Hasil MSCI Rebalancing Mei 2026 Tekan IHSG ke Level Terendah

Hasil MSCI Rebalancing Mei 2026 Tekan IHSG ke Level Terendah
Foto: Ilustrasi Hasil MSCI Rebalancing Mei 2026 Tekan IHSG ke Level Terendah.

Pasar saham Indonesia mengalami tekanan signifikan menyusul hasil MSCI rebalancing edisi Mei 2026. Seperti dikutip dari Investor Daily, kondisi ini memberikan dampak negatif yang cukup terasa pada pergerakan indeks domestik.

Strategi paling aman bagi para investor saat ini adalah melakukan hold atau wait and see. Langkah ini disarankan oleh Kiwoom Sekuritas sembari memantau volatilitas pasar saham yang diharapkan segera mereda dalam waktu dekat.

Analisis dari Kiwoom Sekuritas menunjukkan bahwa pelaku pasar saat ini terlalu terpaku pada kabar keluarnya 18 saham dari indeks. Padahal, sebagian besar tekanan jual sebenarnya sudah terjadi secara bertahap selama beberapa bulan belakangan.

Stabilitas pasar modal domestik saat ini dinilai masih sangat rapuh. Indeks Harga Saham Gabungan (IHSG) bahkan sempat terperosok ke level terendah baru secara intraday sepanjang tahun ini pada posisi 6.762.

Sentimen negatif semakin diperkuat dengan aksi jual bersih atau net sell yang terus dilakukan oleh investor asing.
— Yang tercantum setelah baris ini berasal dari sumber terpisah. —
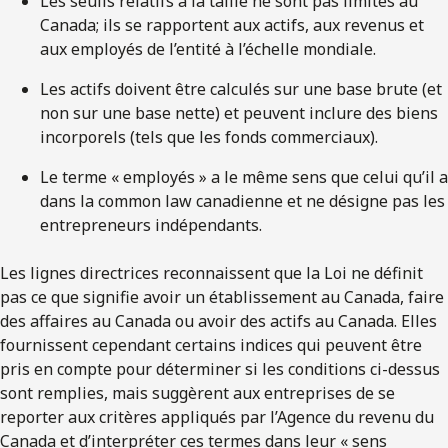
Les seuils relatifs à la taille ne sont pas limités au
Canada; ils se rapportent aux actifs, aux revenus et
aux employés de l’entité à l’échelle mondiale.
Les actifs doivent être calculés sur une base brute (et
non sur une base nette) et peuvent inclure des biens
incorporels (tels que les fonds commerciaux).
Le terme « employés » a le même sens que celui qu’il a
dans la common law canadienne et ne désigne pas les
entrepreneurs indépendants.
Les lignes directrices reconnaissent que la Loi ne définit
pas ce que signifie avoir un établissement au Canada, faire
des affaires au Canada ou avoir des actifs au Canada. Elles
fournissent cependant certains indices qui peuvent être
pris en compte pour déterminer si les conditions ci-dessus
sont remplies, mais suggèrent aux entreprises de se
reporter aux critères appliqués par l’Agence du revenu du
Canada et d’interpréter ces termes dans leur « sens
Di sisi lain, nilai tukar rupiah terhadap dolar AS telah menembus angka Rp 17.500 menjelang periode libur panjang pekan ini.
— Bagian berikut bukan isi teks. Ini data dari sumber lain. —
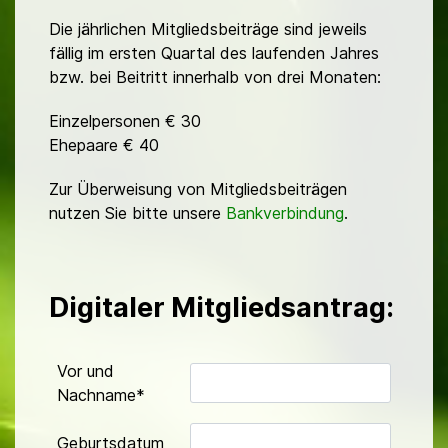
Die jährlichen Mitgliedsbeiträge sind jeweils
fällig im ersten Quartal des laufenden Jahres
bzw. bei Beitritt innerhalb von drei Monaten:
Einzelpersonen € 30
Ehepaare € 40
Zur Überweisung von Mitgliedsbeiträgen
nutzen Sie bitte unsere
Bankverbindung
.
Digitaler Mitgliedsantrag:
Vor und
Nachname*
Geburtsdatum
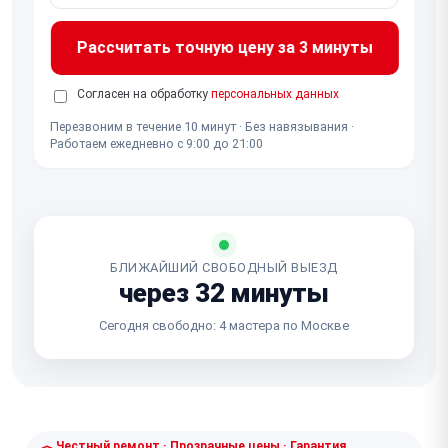
Рассчитать точную цену за 3 минуты
Согласен на обработку
персональных данных
Перезвоним в течение 10 минут · Без навязывания ·
Работаем ежедневно с 9:00 до 21:00
БЛИЖАЙШИЙ СВОБОДНЫЙ ВЫЕЗД
через 32 минуты
Сегодня свободно: 4 мастера по Москве
Честный ремонт · Прозрачные цены · Гарантия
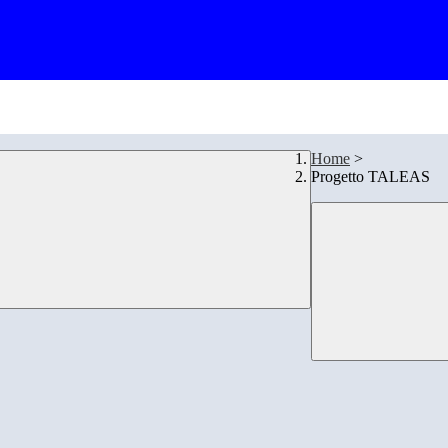
Home
>
Progetto TALEAS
Berdasarkan tinjauan teknikal, batas bawah atau area support IHSG berisiko melebar ke rentang 6.762 hingga 6.745. Terdapat pula potensi penutupan gap pada area 6.538-6.092 yang bisa menghapus kenaikan indeks sepanjang tahun 2025.

"Area resistance (batas atas) terdekat berada pada kisaran 6.980-7.015 yang perlu ditembus untuk sedikit menetralisir derasnya tekanan jual," tulis tim riset Kiwoom Sekuritas Indonesia dalam ulasannya, Rabu (13/5/2026).

Fokus Tekanan pada Saham DSSA dan BREN

Gejolak MSCI kali ini berpusat pada dua emiten besar, yaitu PT Dian Swastatika Sentosa Tbk (DSSA) dan PT Barito Renewables Energy Tbk (BREN). Keduanya menjadi titik utama tekanan jual di pasar.

DSSA diprediksi mengalami arus keluar pasif (passive outflow) mencapai sekitar Rp 9 triliun. Hal ini didasarkan pada kapitalisasi pasar bebas (free-float adjusted market cap) MSCI DSSA yang berada di angka Rp 66,1 triliun.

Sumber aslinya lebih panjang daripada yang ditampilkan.